Acara akhir pekan Hari Buruh baru-baru ini yang tersebut menyaksikan juara kelas welter IBF tak terkalahkan Jaron Ennis dan juga promotornya, Matchroom Boxing milik Eddie Hearn, menarik diri dari pembicaraan penyatuan dengan juara baru WBO Brian Norman Jr. semakin mendinginkan divisi yang semata-mata diisi oleh para pengganti Terence Crawford yang tersebut dikirim melalui email.
“Ini adalah gejala dari olahraga ini. Para petinju tak bertarung satu identik lain… tampaknya sangat sulit untuk melakukan pertarungan ini,” kata mantan juara kelas 63,5 kg Chris Algieri di acara ‘Top Stories’ dalam ProBox TV, Rabu. ”Bagaimana itu mampu terjadi? Bagaimana pertarungan ini tidak ada terjadi?.”
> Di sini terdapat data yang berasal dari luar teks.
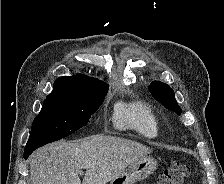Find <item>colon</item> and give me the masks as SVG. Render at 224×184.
Instances as JSON below:
<instances>
[{
    "label": "colon",
    "mask_w": 224,
    "mask_h": 184,
    "mask_svg": "<svg viewBox=\"0 0 224 184\" xmlns=\"http://www.w3.org/2000/svg\"><path fill=\"white\" fill-rule=\"evenodd\" d=\"M190 168L181 162H172L158 177L157 184H183L188 177Z\"/></svg>",
    "instance_id": "obj_1"
}]
</instances>
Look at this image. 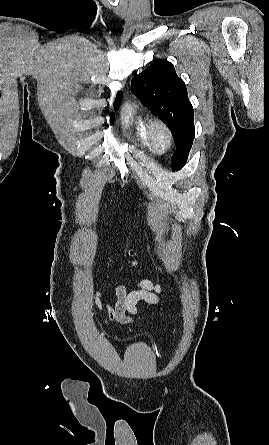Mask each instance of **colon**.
<instances>
[{
    "mask_svg": "<svg viewBox=\"0 0 269 445\" xmlns=\"http://www.w3.org/2000/svg\"><path fill=\"white\" fill-rule=\"evenodd\" d=\"M126 256H127L128 258H132V257L134 256V252H133L132 250H130V251L126 254Z\"/></svg>",
    "mask_w": 269,
    "mask_h": 445,
    "instance_id": "colon-1",
    "label": "colon"
}]
</instances>
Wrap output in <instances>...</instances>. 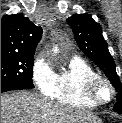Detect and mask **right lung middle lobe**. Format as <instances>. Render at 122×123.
I'll use <instances>...</instances> for the list:
<instances>
[{
	"label": "right lung middle lobe",
	"instance_id": "dd1d6c3e",
	"mask_svg": "<svg viewBox=\"0 0 122 123\" xmlns=\"http://www.w3.org/2000/svg\"><path fill=\"white\" fill-rule=\"evenodd\" d=\"M34 55L1 53V83H16L27 89L32 82Z\"/></svg>",
	"mask_w": 122,
	"mask_h": 123
}]
</instances>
”Kita berada pada era empat sabuk, era unifikasi, namun kita juga mengamati para petinju menghindari petinju lainnya. Kita memiliki kelas-kelas yang mana penuh dengan petarung tak terkalahkan kemudian dia semua miliki gelar.”
Memang, dengan pengecualian Saul Canelo Alvarez yang dimaksud mempunyai tiga sabuk di area kelas 76,2 kg dan juga Naoya Inoue dari Negeri Sakura yang mana menjadi juara kelas super-bantam tak terbantahkan, setiap divisi lain pada antara kelas-kelas yang dimaksud menawarkan setidaknya tiga juara dunia:
Kelas menengah (tiga), welter super (tiga), kelas welter (empat), ringan super (empat), kelas ringan (empat), kelas bulu super (empat), kelas bulu (empat). Terdapat empat juara di dalam kelas bantam serta masing-masing tiga juara di tempat kelas terbang super serta kelas terbang. ”Kita harus memproduksi para petarung ini saling bertarung satu mirip lain,” kata Algieri.
”Sebagian dari itu adalah promosi, sebagian lagi adalah (sikap keras kepala di) kamp pelatihan, sebagian lagi adalah negosiasi serta naiknya harga pasar. Hal ini bukanlah belaka tentang divisi welter. Ini adalah adalah olahraga.”
Namun, persoalan hukum Ennis (32-0, 29 KO), orang petinju berbakat berusia 27 tahun yang langka dan juga menjanjikan, yang tersebut telah dilakukan menyatakan keinginannya untuk membersihkan divisi ini, sangatlah menyakitkan. ”Saya ingin mengoleksi semua sabuk ini. Saya hanya saja frustrasi,” kata Ennis untuk YSM Sports Media, ketika pembicaraan dengan Norman terbukti sulit. “Saya tidak ada ingin menjalani pertarungan yang tidaklah ada ujungnya. Saya cuma ingin menjadi tak terbantahkan… pola pikir saya terfokus pada (sabuk) WBC, WBO lalu WBA.”
Sebaliknya, juara baru WBO, Norman (26-0, 20 KO) serta timnya merasa bahwa dia memiliki selisih USD500.000 dari kesepakatan penyatuan dan juga memilih untuk mempertahankan gelar kejuaraan pertama merek pada bawah pertarungan homecoming Keyshawn Davis di area Norfolk, Virginia, 8 November, melawan petinju Puerto Riko, Derrieck Cuevas (27-1-1, 19 KO).